I do a lot of Code Reviews, and without proper automation of most of the low level items that you are usually "remarking" to colleagues it is a frustrating experience for everyone involved and takes more time that needed.

My natural tendency is towards action over planning, so I tend to find arguments over coding style are a waste of time if sufficient standards exist that you can just adopt. In my opinion this is is something team leads and managers need to rule on to avoid that their teams become unproductive in little coding-standard and style discussions.

Choosing a set of strict rules is very important and enforcing them helps reducing time spent on unimportant details during code review and allows more junior developers to prepare their changes in a way that most feedback can be automated.

Coding Styles alone are not enough in most cases. There should also be rules with respect to what type of language constructs and building blocks are preferred over others.

Equipped with a fixed ruleset, you can automate the low-level parts of code review in such a way that every developer can perform it themselves and fix violations before you even get to see the code in the first place.

In this post I give an (probably incomplete) overview of rules and patterns we follow for Tideways code base.

The first thing I put in place when Tideways hired its first engineer was PHP Code Sniffer with a slightly adopted Doctrine Standard (PSR-2 + a lot more), coupled with static analysis using Psalm. Combined with Github Checks Run API and Scotts diff filter tool all the violations are shown directly within Github commits and Pull Requests.

Using the phpcbf command and a lot of manual work we are down to zero violations. If you start using a standard from the beginning this won't happen, but strict enforcement of coding standard is not something I was used to before.

Violation check runs on Github include a message with a command to copy paste and auto-fix violations if available for PHP Code Sniffer, ESLint and TSLint.

We also have PHPStorm configurations to integrate each tool into the IDE.

In my opinion PSR-2 is a good first step, but it leaves a lot of details open that the Doctrine Coding Standard locks further down. A lot those rules are very strict and we had to disable them on our code base. If you are interested our phpcs rule definitions are in this Gist.

Besides "simple" code style checks, we have some clean code guidelines that we don't check with phpcs, because they are not black and white but require some deliberation.

For Javascript we enforce the strict defaults of ESLint/TSLint and for Go the default coding standard that `go fmt` produces.

We use Psalm for static code analysis. It automatically tries to find out all types of all variables in your application and then checks hundrets of different rules that might indicate bugs or improve the design of your application.

While type safety is awesome, without generics forcing Psalm or PHP-Stan at the highest level leads to a lot of clutter and boilerplate code that is only necessary to make the tool happy.

This is why I recommend to only fail the build on the obvious rules and leave the other ones as Warnings for the developer visible from the IDE.

We use a lenient psalm.xml and the Baseline feature to get down to zero errors. Every error fails the build.
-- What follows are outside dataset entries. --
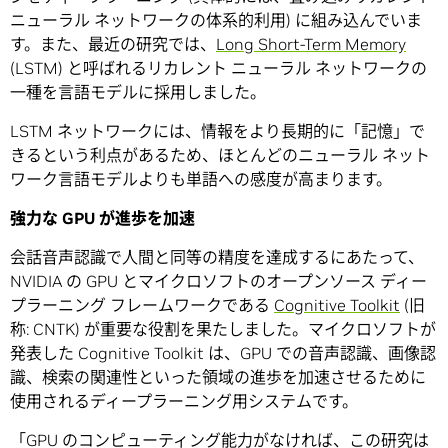
ニューラル ネットワークの体系的利用) に組み込んでいま
す。また、最近の研究では、
Long Short-Term Memory
(LSTM) と呼ばれるリカレント ニューラル ネットワークの
一種を言語モデルに採用しました。
LSTM ネットワークには、情報をより長期的に「記憶」で
きるという利点があるため、ほとんどのニューラル ネット
ワーク言語モデルよりも単語への感度が高まります。
強力な GPU が進歩を加速
会話音声認識で人間と同等の精度を達成するにあたって、
NVIDIA の GPU とマイクロソフトのオープンソース ディー
プラーニング フレームワークである
Cognitive Toolkit
(旧
称: CNTK) が重要な役割を果たしました。マイクロソフトが
発表した Cognitive Toolkit は、GPU での音声認識、画像認
識、検索の関連性といった領域の進歩を加速させるために
使用されるディープラーニング用システムです。
「GPU のコンピューティング能力がなければ、この研究は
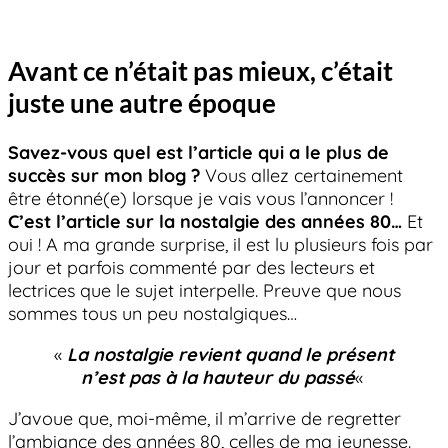
Avant ce n’était pas mieux, c’était
juste une autre époque
Savez-vous quel est l’article qui a le plus de
succès sur mon blog ?
Vous allez certainement
être étonné(e) lorsque je vais vous l’annoncer !
C’est l’article sur la nostalgie des années 80…
Et
oui ! A ma grande surprise, il est lu plusieurs fois par
jour et parfois commenté par des lecteurs et
lectrices que le sujet interpelle. Preuve que nous
sommes tous un peu nostalgiques…
«
La nostalgie revient quand le présent
n’est pas à la hauteur du passé
«
J’avoue que, moi-même, il m’arrive de regretter
l’ambiance des années 80, celles de ma jeunesse.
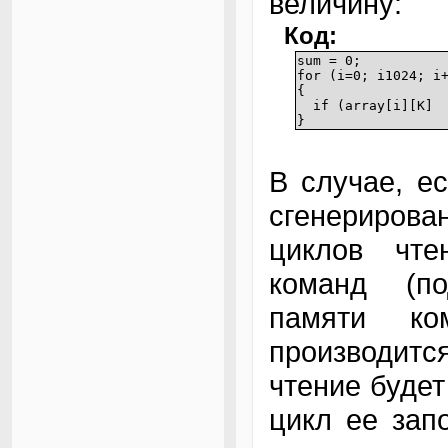
величину:
Код:
sum = 0;
for (i=0; i1024; i
{
if (array[i][K] M
}
В случае, ес
сгенерирова
циклов чт
команд (по
памяти ко
производит
чтение будет
цикл ее зап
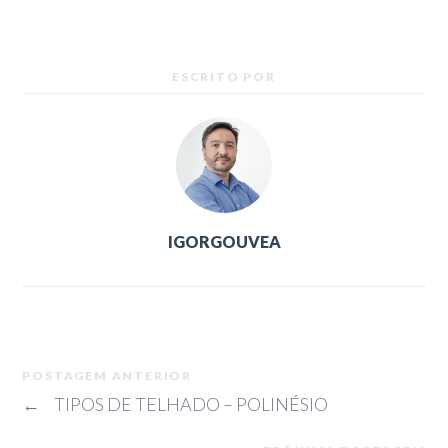
ESCRITO POR
IGORGOUVEA
POSTAGEM ANTERIOR
←
TIPOS DE TELHADO – POLINÉSIO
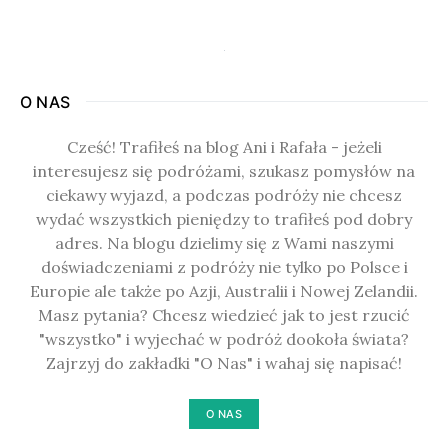
O NAS
Cześć! Trafiłeś na blog Ani i Rafała - jeżeli
interesujesz się podróżami, szukasz pomysłów na
ciekawy wyjazd, a podczas podróży nie chcesz
wydać wszystkich pieniędzy to trafiłeś pod dobry
adres. Na blogu dzielimy się z Wami naszymi
doświadczeniami z podróży nie tylko po Polsce i
Europie ale także po Azji, Australii i Nowej Zelandii.
Masz pytania? Chcesz wiedzieć jak to jest rzucić
"wszystko" i wyjechać w podróż dookoła świata?
Zajrzyj do zakładki "O Nas" i wahaj się napisać!
O NAS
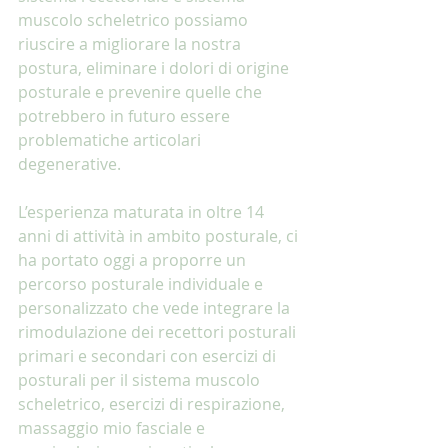
muscolo scheletrico possiamo 
riuscire a migliorare la nostra 
postura, eliminare i dolori di origine 
posturale e prevenire quelle che 
potrebbero in futuro essere 
problematiche articolari 
degenerative.
L’esperienza maturata in oltre 14 
anni di attività in ambito posturale, ci 
ha portato oggi a proporre un 
percorso posturale individuale e 
personalizzato che vede integrare la 
rimodulazione dei recettori posturali 
primari e secondari con esercizi di 
posturali per il sistema muscolo 
scheletrico, esercizi di respirazione, 
massaggio mio fasciale e 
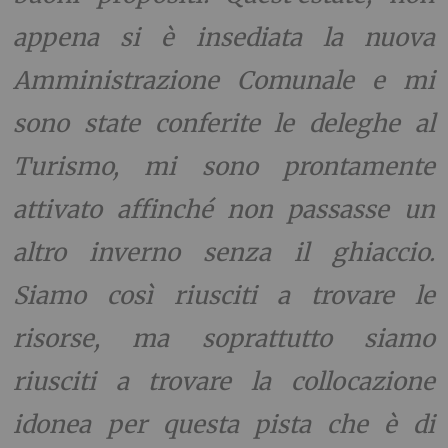
appena si è insediata la nuova
Amministrazione Comunale e mi
sono state conferite le deleghe al
Turismo, mi sono prontamente
attivato affinché non passasse un
altro inverno senza il ghiaccio.
Siamo così riusciti a trovare le
risorse, ma soprattutto siamo
riusciti a trovare la collocazione
idonea per questa pista che è di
A lot of accidental complexity in code comes from exposing implementation details to the outer layers of your application. This is mostly due to function arguments or return values that expose the implementation details.

This concept is called Information Hiding.

When adding arguments or return values think about the client calling the function:

  • Do they only get the information required to work, or does it return additional information (extra array keys, objects) that are unncessary?
  • Does a function argument expose the internal implementation of a datastructure? Can you turn it into a simpler input that is converted to the desired variable internally?

This is extremely difficult skill to master and takes a lot of practice.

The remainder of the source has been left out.